(Dataset entries)
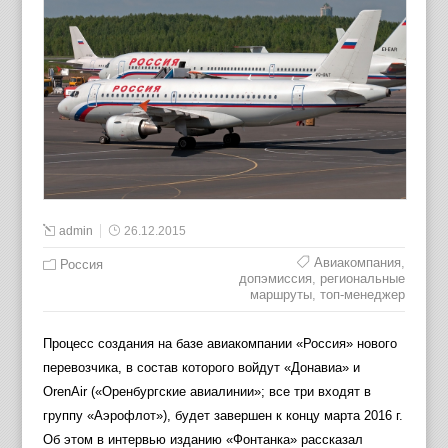
admin
26.12.2015
Авиакомпания
,
Россия
допэмиссия
,
региональные
маршруты
,
топ-менеджер
Процесс создания на базе авиакомпании «Россия» нового
перевозчика, в состав которого войдут «Донавиа» и
OrenAir («Оренбургские авиалинии»; все три входят в
группу «Аэрофлот»), будет завершен к концу марта 2016 г.
Об этом в интервью изданию «Фонтанка» рассказал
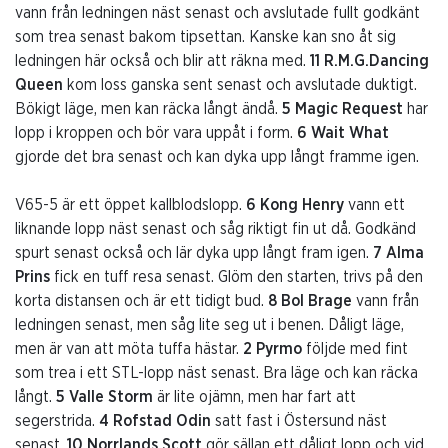
vann från ledningen näst senast och avslutade fullt godkänt
som trea senast bakom tipsettan. Kanske kan sno åt sig
ledningen här också och blir att räkna med.
11 R.M.G.Dancing
Queen
kom loss ganska sent senast och avslutade duktigt.
Bökigt läge, men kan räcka långt ändå.
5 Magic Request
har
lopp i kroppen och bör vara uppåt i form.
6 Wait What
gjorde det bra senast och kan dyka upp långt framme igen.
V65-5 är ett öppet kallblodslopp.
6 Kong Henry
vann ett
liknande lopp näst senast och såg riktigt fin ut då. Godkänd
spurt senast också och lär dyka upp långt fram igen.
7 Alma
Prins
fick en tuff resa senast. Glöm den starten, trivs på den
korta distansen och är ett tidigt bud.
8 Bol Brage
vann från
ledningen senast, men såg lite seg ut i benen. Dåligt läge,
men är van att möta tuffa hästar.
2 Pyrmo
följde med fint
som trea i ett STL-lopp näst senast. Bra läge och kan räcka
långt.
5 Valle Storm
är lite ojämn, men har fart att
segerstrida.
4 Rofstad Odin
satt fast i Östersund näst
senast.
10 Norrlands Scott
gör sällan ett dåligt lopp och vid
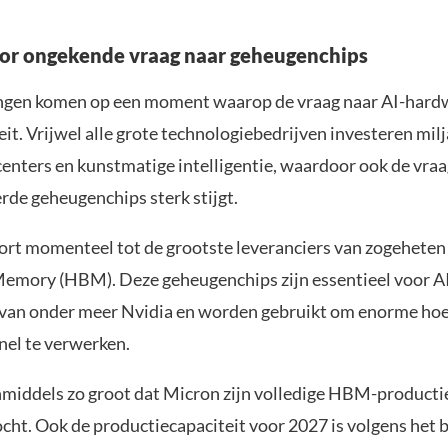
oor ongekende vraag naar geheugenchips
ingen komen op een moment waarop de vraag naar AI-hard
eit. Vrijwel alle grote technologiebedrijven investeren mil
enters en kunstmatige intelligentie, waardoor ook de vraa
rde geheugenchips sterk stijgt.
rt momenteel tot de grootste leveranciers van zogeheten
mory (HBM). Deze geheugenchips zijn essentieel voor A
van onder meer Nvidia en worden gebruikt om enorme ho
nel te verwerken.
inmiddels zo groot dat Micron zijn volledige HBM-producti
ocht. Ook de productiecapaciteit voor 2027 is volgens het b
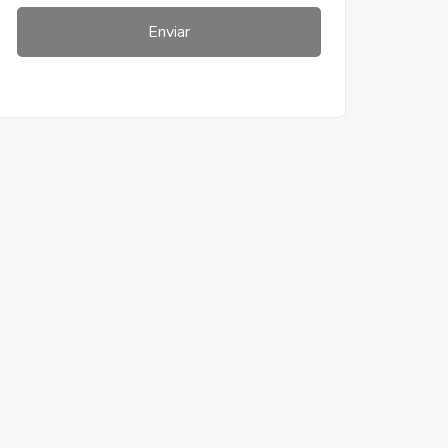
Enviar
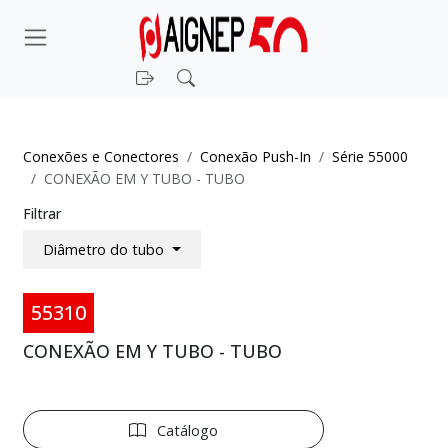
Entrar
Pesquisar
Conexões e Conectores
Conexão Push-In
Série 55000
CONEXÃO EM Y TUBO - TUBO
Filtrar
Diâmetro do tubo
55310
CONEXÃO EM Y TUBO - TUBO
Catálogo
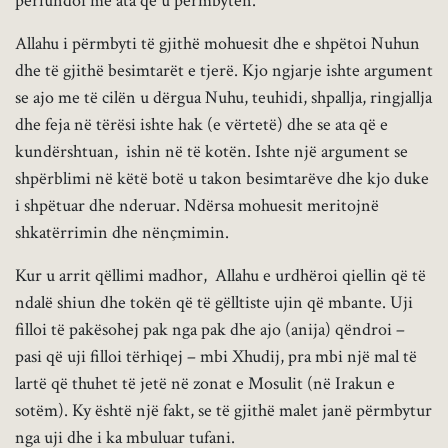
përfundoi me ata që u përmbytën.
Allahu i përmbyti të gjithë mohuesit dhe e shpëtoi Nuhun
dhe të gjithë besimtarët e tjerë. Kjo ngjarje ishte argument
se ajo me të cilën u dërgua Nuhu, teuhidi, shpallja, ringjallja
dhe feja në tërësi ishte hak (e vërtetë) dhe se ata që e
kundërshtuan, ishin në të kotën. Ishte një argument se
shpërblimi në këtë botë u takon besimtarëve dhe kjo duke
i shpëtuar dhe nderuar. Ndërsa mohuesit meritojnë
shkatërrimin dhe nënçmimin.
Kur u arrit qëllimi madhor, Allahu e urdhëroi qiellin që të
ndalë shiun dhe tokën që të gëlltiste ujin që mbante. Uji
filloi të pakësohej pak nga pak dhe ajo (anija) qëndroi –
pasi që uji filloi tërhiqej – mbi Xhudij, pra mbi një mal të
lartë që thuhet të jetë në zonat e Mosulit (në Irakun e
sotëm). Ky është një fakt, se të gjithë malet janë përmbytur
nga uji dhe i ka mbuluar tufani.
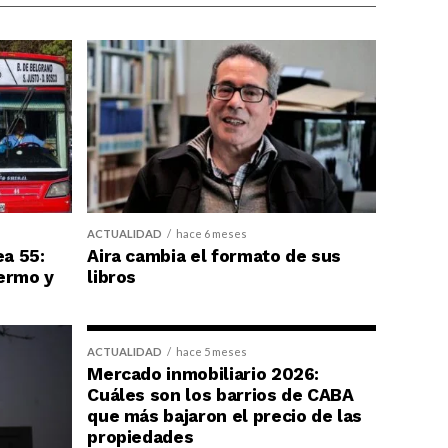
ACTUALIDAD
hace 6 meses
ea 55:
Aira cambia el formato de sus
ermo y
libros
ACTUALIDAD
hace 5 meses
Mercado inmobiliario 2026:
Cuáles son los barrios de CABA
que más bajaron el precio de las
propiedades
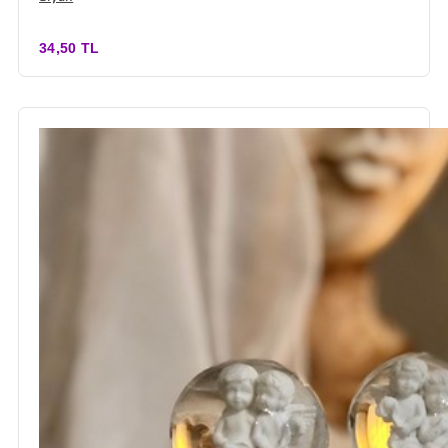
34,50 TL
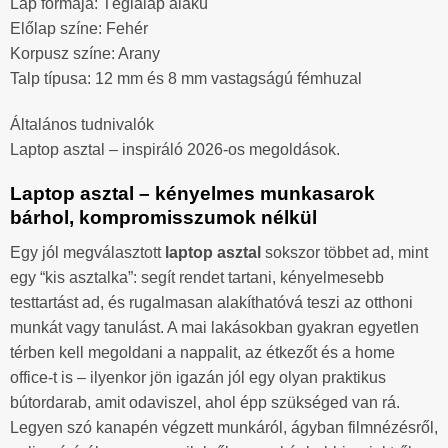
Lap formája: Téglalap alakú
Előlap színe: Fehér
Korpusz színe: Arany
Talp típusa: 12 mm és 8 mm vastagságú fémhuzal
Általános tudnivalók
Laptop asztal – inspiráló 2026-os megoldások.
Laptop asztal – kényelmes munkasarok
bárhol, kompromisszumok nélkül
Egy jól megválasztott
laptop asztal
sokszor többet ad, mint
egy “kis asztalka”: segít rendet tartani, kényelmesebb
testtartást ad, és rugalmasan alakíthatóvá teszi az otthoni
munkát vagy tanulást. A mai lakásokban gyakran egyetlen
térben kell megoldani a nappalit, az étkezőt és a home
office-t is – ilyenkor jön igazán jól egy olyan praktikus
bútordarab, amit odaviszel, ahol épp szükséged van rá.
Legyen szó kanapén végzett munkáról, ágyban filmnézésről,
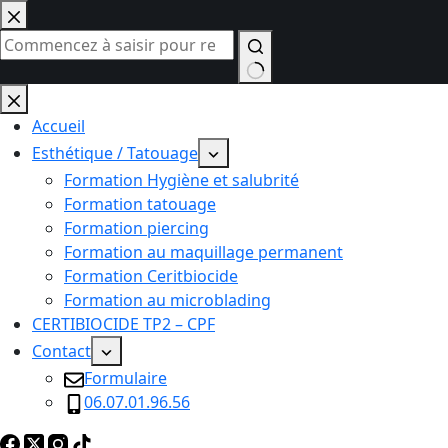
Passer
au
contenu
Aucun
résultat
Accueil
Esthétique / Tatouage
Formation Hygiène et salubrité
Formation tatouage
Formation piercing
Formation au maquillage permanent
Formation Ceritbiocide
Formation au microblading
CERTIBIOCIDE TP2 – CPF
Contact
Formulaire
06.07.01.96.56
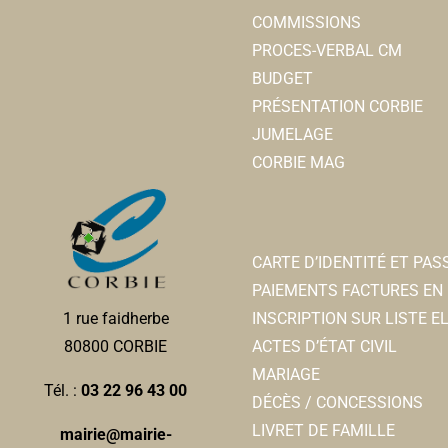
COMMISSIONS
PROCES-VERBAL CM
BUDGET
PRÉSENTATION CORBIE
JUMELAGE
CORBIE MAG
CARTE D’IDENTITÉ ET PA
PAIEMENTS FACTURES EN 
INSCRIPTION SUR LISTE 
1 rue faidherbe
ACTES D’ÉTAT CIVIL
80800 CORBIE
MARIAGE
Tél. :
03 22 96 43 00
DÉCÈS / CONCESSIONS
LIVRET DE FAMILLE
mairie@mairie-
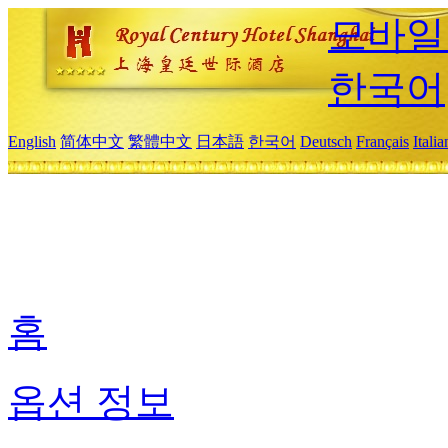
모바일
한국어
English
简体中文
繁體中文
日本語
한국어
Deutsch
Français
Itali
홈
옵션 정보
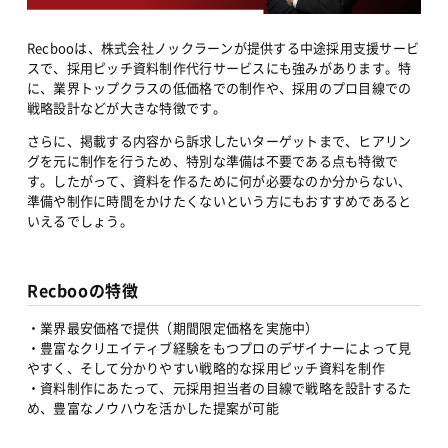
Recbooは、株式会社ノックラーンが提供する中途採用支援サービ
スで、採用ピッチ資料制作代行サービスにも強みがあります。特
に、業界トップクラスの低価格での制作や、採用のプロ目線での
戦略設計などが大きな特徴です。
さらに、掲載する内容から訴求したいターゲットまで、ヒアリン
グを元に制作を行うため、特別な準備は不要である点も特徴で
す。したがって、資料を作るために何が必要なのか分からない、
準備や制作に時間をかけたくないという方にもおすすめであると
いえるでしょう。
Recbooの特徴
・業界最安価格で提供（期間限定価格を実施中）
・豊富なクリエイティブ経験をもつプロのデザイナーによって見
やすく、そして分かりやすい戦略的な採用ピッチ資料を制作
・資料制作にあたって、元採用担当者の目線で戦略を設計するた
め、豊富なノウハウを活かした提案が可能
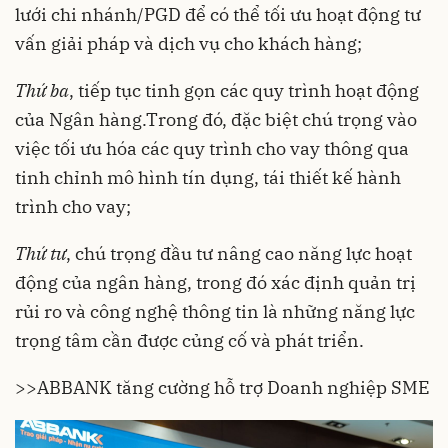
lưới chi nhánh/PGD để có thể tối ưu hoạt động tư
vấn giải pháp và dịch vụ cho khách hàng;
Thứ ba
, tiếp tục tinh gọn các quy trình hoạt động
của Ngân hàng.Trong đó, đặc biệt chú trọng vào
việc tối ưu hóa các quy trình cho vay thông qua
tinh chỉnh mô hình tín dụng, tái thiết kế hành
trình cho vay;
Thứ tư
, chú trọng đầu tư nâng cao năng lực hoạt
động của ngân hàng, trong đó xác định quản trị
rủi ro và công nghệ thông tin là những năng lực
trọng tâm cần được củng cố và phát triển.
>>
ABBANK tăng cường hỗ trợ Doanh nghiệp SME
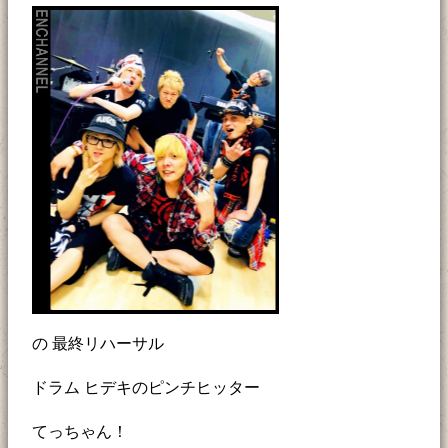
の 最終リハーサル
ドラム ヒデキのピンチヒッター
てっちゃん！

Your assignment: Report every line of the data in which "filloi" appears.

Answer to this task:
filloi të pakësohej pak nga pak dhe ajo (anija) qëndroi –
pasi që uji filloi tërhiqej – mbi Xhudij, pra mbi një mal të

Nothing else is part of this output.